Hi Alan:

This is to confirm that I have tested your cc-defs.el patch works properly and eliminates the Emacs hang when using the Hyperbole java-defun-prompt-regexp.  Nice work.

Regards,

Bob


On Fri, Oct 13, 2023 at 8:42 AM Alan Mackenzie <acm@muc.de> wrote:
Hello, Jens.

On Thu, Oct 12, 2023 at 21:58:06 +0200, Jens Schmidt wrote:
> Hi Alan,

> Alan Mackenzie <acm@muc.de> writes:

[ .... ]

> >> That always freezes Emacs (29 and master) even before it has a chance to
> >> display P1.java.  The freeze happens in function
> >> `c-get-fallback-scan-pos', where the while loop inf-loops.

Yes.

> > c-get-fallback-scan-pos tries to move to the beginning of a function.
> > This probably involves defun-prompt-regexp when it is non-nil.  :-(

> Otherwise we would see hangs or exponential behavior (?) somewhere in
> the Emacs regexp machinerie, but they take place in that while loop.  So
> I guess that there must be some other, additional quality that this
> regexp fulfills.  Like: "matches the empty string" (which it does not,
> as far as I can tell) or: "must only match before curlies" or whatnot.

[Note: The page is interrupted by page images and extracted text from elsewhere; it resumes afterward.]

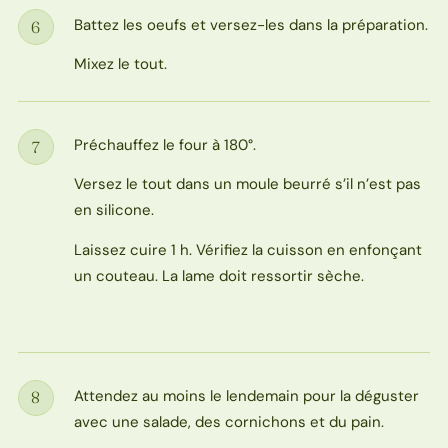
Battez les oeufs et versez-les dans la préparation.
6
Étape
Mixez le tout.
Préchauffez le four à 180°.
7
Étape
Versez le tout dans un moule beurré s’il n’est pas
en silicone.
Laissez cuire 1 h. Vérifiez la cuisson en enfonçant
un couteau. La lame doit ressortir sèche.
Attendez au moins le lendemain pour la déguster
8
Étape
avec une salade, des cornichons et du pain.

> Unfortunately, the doc string/info doc of `defun-prompt-regexp´ provides
> only exactly that latter criterion:

>   That is to say, a defun begins on a line that starts with a match for
>   this regular expression, followed by a character with open-parenthesis
>   syntax.

> I guess that only pruning that regexp until things start unfreezing
> could give an answer here.  Or more tracing to see how point moves in
> `c-get-fallback-scan-pos'.  But I need some tracing break here ...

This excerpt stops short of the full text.